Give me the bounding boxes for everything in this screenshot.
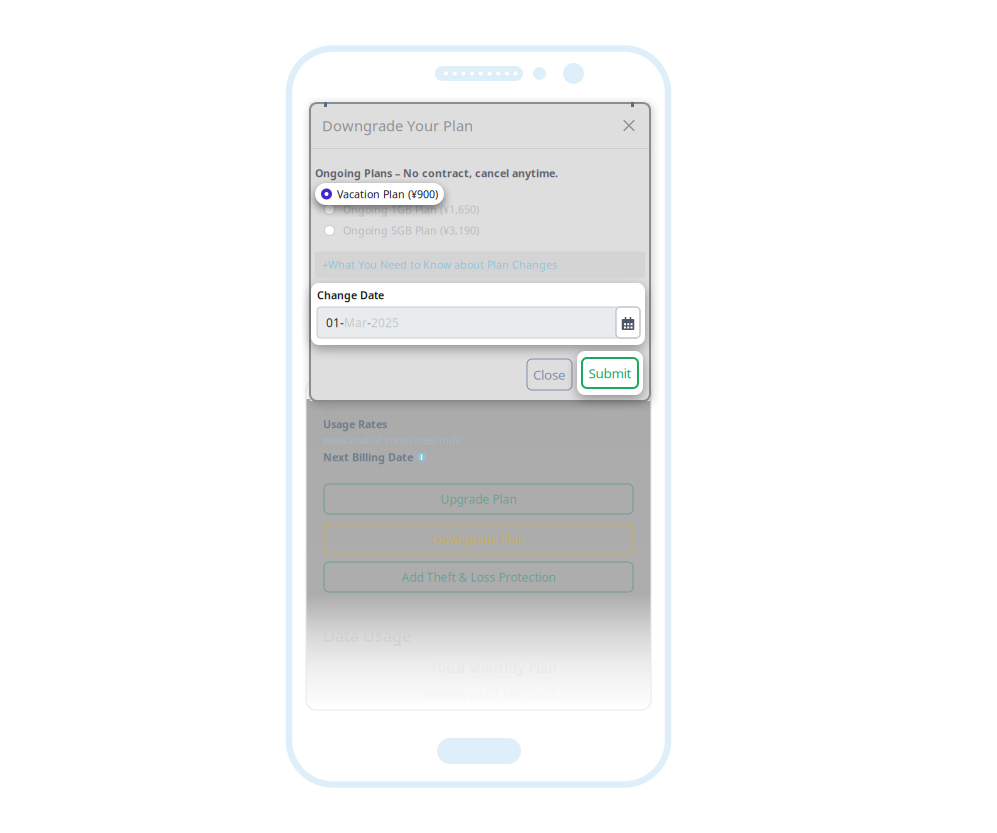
button[interactable]: Ongoing 5GB Plan (¥3,190) [315, 223, 479, 238]
staticText: - [367, 314, 371, 330]
button[interactable]: Pick date [616, 307, 640, 338]
button[interactable]: Add Theft & Loss Protection [324, 562, 633, 592]
button[interactable]: Close [620, 116, 638, 134]
button[interactable]: Vacation Plan (¥900) [315, 183, 444, 205]
staticText: Downgrade Plan [432, 531, 524, 547]
staticText: www.mobal.com/rates/mifi/ [323, 433, 462, 447]
staticText: 2025 [371, 314, 399, 330]
staticText: Mar [344, 314, 367, 330]
staticText: Next Billing Date [323, 450, 413, 464]
staticText: Close [533, 366, 566, 383]
staticText: Vacation Plan (¥900) [337, 187, 438, 201]
button[interactable]: Ongoing 1GB Plan (¥1,650) [315, 202, 479, 216]
staticText: Ongoing 1GB Plan (¥1,650) [343, 202, 479, 216]
staticText: Downgrade Your Plan [322, 116, 473, 135]
button[interactable]: Submit [577, 351, 643, 395]
staticText: Change Date [317, 288, 384, 302]
button[interactable]: Downgrade Plan [324, 524, 633, 554]
staticText: Upgrade Plan [440, 491, 516, 507]
staticText: Usage Rates [323, 417, 387, 431]
button[interactable]: Upgrade Plan [324, 484, 633, 514]
staticText: Add Theft & Loss Protection [402, 569, 556, 585]
button[interactable]: +What You Need to Know about Plan Change… [315, 252, 645, 278]
staticText: Ongoing Plans – No contract, cancel anyt… [315, 166, 558, 180]
staticText: Ongoing 5GB Plan (¥3,190) [343, 223, 479, 238]
staticText: 01- [326, 314, 344, 330]
button[interactable]: Close [527, 359, 572, 390]
staticText: Data Usage [323, 625, 411, 646]
staticText: Submit [588, 364, 632, 382]
staticText: ¥0 [323, 404, 335, 418]
staticText: +What You Need to Know about Plan Change… [322, 257, 557, 272]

====================

WORK REQUIRED: When you transcribe these entries, keep every word exact and drop the pictures.

OUTPUT OF THE TASK:
Give me the bounding boxes for everything in this screenshot.
button[interactable]: Ongoing 5GB Plan (¥3,190) [315, 223, 479, 238]
staticText: - [367, 314, 371, 330]
button[interactable]: Pick date [616, 307, 640, 338]
button[interactable]: Add Theft & Loss Protection [324, 562, 633, 592]
button[interactable]: Close [620, 116, 638, 134]
button[interactable]: Vacation Plan (¥900) [315, 183, 444, 205]
staticText: Downgrade Plan [432, 531, 524, 547]
staticText: www.mobal.com/rates/mifi/ [323, 433, 462, 447]
staticText: 2025 [371, 314, 399, 330]
staticText: Mar [344, 314, 367, 330]
staticText: Next Billing Date [323, 450, 413, 464]
staticText: Close [533, 366, 566, 383]
staticText: Vacation Plan (¥900) [337, 187, 438, 201]
button[interactable]: Ongoing 1GB Plan (¥1,650) [315, 202, 479, 216]
staticText: Ongoing 1GB Plan (¥1,650) [343, 202, 479, 216]
staticText: Downgrade Your Plan [322, 116, 473, 135]
button[interactable]: Submit [577, 351, 643, 395]
staticText: Change Date [317, 288, 384, 302]
button[interactable]: Downgrade Plan [324, 524, 633, 554]
staticText: Upgrade Plan [440, 491, 516, 507]
staticText: Usage Rates [323, 417, 387, 431]
button[interactable]: Upgrade Plan [324, 484, 633, 514]
staticText: Add Theft & Loss Protection [402, 569, 556, 585]
button[interactable]: +What You Need to Know about Plan Change… [315, 252, 645, 278]
staticText: Ongoing Plans – No contract, cancel anyt… [315, 166, 558, 180]
staticText: Ongoing 5GB Plan (¥3,190) [343, 223, 479, 238]
staticText: 01- [326, 314, 344, 330]
button[interactable]: Close [527, 359, 572, 390]
staticText: Data Usage [323, 625, 411, 646]
staticText: Submit [588, 364, 632, 382]
staticText: ¥0 [323, 404, 335, 418]
staticText: +What You Need to Know about Plan Change… [322, 257, 557, 272]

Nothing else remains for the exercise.